Content Is An Important Investment 

When it comes to setting up structures in Austria, Russian clients – just as in Russia itself – should avoid the classic "specialists" in corporate services, providing and having at their disposal "mass registration addresses" and "mass nominee Directors". These structures have long been familiar to banks, professionals and even the media and will greatly complicate the work and functioning of the business in the Austrian environment for a client from Russia. It is strongly recommended to invest a few hundred euros per month to conduct operations structure of the office used no more than one or two other companies and to appoint a "fresh Director", acting as Director in two other companies. Even the most minimal investments in local staff, such as a part-time Secretary who takes on administrative work, significantly increase the credibility and usefulness of the structure, as well as help with solving problems in the field of compliance and taxation (with respect to tax residence).
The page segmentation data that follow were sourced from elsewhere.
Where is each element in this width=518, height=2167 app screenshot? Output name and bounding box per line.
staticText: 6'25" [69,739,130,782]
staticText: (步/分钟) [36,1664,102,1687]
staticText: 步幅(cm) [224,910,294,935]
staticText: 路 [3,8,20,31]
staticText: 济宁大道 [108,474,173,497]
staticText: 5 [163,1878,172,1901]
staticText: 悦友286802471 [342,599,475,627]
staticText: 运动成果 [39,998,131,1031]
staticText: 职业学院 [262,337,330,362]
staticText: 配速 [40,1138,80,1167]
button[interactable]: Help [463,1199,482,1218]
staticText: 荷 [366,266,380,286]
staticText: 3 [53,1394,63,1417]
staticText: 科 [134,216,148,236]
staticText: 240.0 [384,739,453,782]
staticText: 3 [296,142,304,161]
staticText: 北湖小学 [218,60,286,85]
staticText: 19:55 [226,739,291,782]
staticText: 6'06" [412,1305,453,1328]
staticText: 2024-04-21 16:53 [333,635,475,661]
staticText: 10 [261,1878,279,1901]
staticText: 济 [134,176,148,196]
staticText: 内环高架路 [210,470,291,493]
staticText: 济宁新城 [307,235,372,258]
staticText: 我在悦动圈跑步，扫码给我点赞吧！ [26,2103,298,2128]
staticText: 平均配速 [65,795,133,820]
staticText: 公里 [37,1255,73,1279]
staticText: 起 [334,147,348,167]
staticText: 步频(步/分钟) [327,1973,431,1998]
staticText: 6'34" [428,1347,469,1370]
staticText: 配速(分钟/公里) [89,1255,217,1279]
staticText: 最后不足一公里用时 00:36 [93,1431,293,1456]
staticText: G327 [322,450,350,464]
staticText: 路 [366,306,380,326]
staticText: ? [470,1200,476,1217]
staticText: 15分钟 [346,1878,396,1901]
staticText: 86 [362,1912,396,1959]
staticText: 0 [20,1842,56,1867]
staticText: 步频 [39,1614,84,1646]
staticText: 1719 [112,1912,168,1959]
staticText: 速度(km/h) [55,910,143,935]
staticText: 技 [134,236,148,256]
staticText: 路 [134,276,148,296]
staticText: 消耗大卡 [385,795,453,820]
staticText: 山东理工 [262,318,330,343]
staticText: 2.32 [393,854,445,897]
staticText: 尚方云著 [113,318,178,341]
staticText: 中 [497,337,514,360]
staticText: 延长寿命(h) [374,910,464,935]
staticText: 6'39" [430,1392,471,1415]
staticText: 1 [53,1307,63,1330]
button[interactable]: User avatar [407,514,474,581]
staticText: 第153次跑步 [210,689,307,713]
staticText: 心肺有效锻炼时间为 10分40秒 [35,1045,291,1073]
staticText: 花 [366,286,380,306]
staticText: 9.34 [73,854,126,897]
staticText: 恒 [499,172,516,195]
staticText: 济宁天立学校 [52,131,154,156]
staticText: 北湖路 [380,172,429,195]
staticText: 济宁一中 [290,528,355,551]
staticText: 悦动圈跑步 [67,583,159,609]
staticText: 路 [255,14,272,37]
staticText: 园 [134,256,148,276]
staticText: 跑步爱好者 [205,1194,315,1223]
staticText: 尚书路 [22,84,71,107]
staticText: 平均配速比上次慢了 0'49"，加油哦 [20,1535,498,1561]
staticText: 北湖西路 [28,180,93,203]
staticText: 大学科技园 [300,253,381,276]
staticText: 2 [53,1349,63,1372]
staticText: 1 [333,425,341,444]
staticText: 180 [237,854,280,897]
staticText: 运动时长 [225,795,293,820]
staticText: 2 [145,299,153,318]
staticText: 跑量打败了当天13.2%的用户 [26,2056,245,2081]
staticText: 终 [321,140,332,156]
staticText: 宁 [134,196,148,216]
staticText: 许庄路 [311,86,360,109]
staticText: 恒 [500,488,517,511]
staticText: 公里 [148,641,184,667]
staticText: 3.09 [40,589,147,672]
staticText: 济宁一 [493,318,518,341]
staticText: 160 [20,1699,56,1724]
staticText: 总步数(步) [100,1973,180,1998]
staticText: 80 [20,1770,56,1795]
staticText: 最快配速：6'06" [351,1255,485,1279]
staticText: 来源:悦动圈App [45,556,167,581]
Since the classic "mailbox companies" with nominee Directors at the head become practically useless for any meaningful transaction, investing small amounts in the local content of the structure located in Austria will significantly increase its value and value. 

Why Austria? 

Despite tighter compliance, stricter regulations and other factors, Austria remains a very attractive and favourable jurisdiction and, moreover, has become even more favourable for those clients who are willing to invest in local content for their corporate or wealth management structures. A properly registered and established structure, a well thought out and developed "legend" behind it, the ultimate beneficial owner involved in discussions with the Bank and other parties, an organized local structure (content) – all this can serve as a reliable basis for any business group and fulfill all transaction needs, while at the same time preserving all the benefits and advantages of favorable tax and business conditions in Austria. The key factors here are proper preparation, advance and reliable intelligence, verification of information about all business partners and willingness to give convincing and satisfactory explanations to questions before they arise. Instead of hiring expensive lawyers, adventurous "consultants" and turning to private banks, clients should engage in the process of developing their "stories" and base all their decisions on detailed, long-term planning.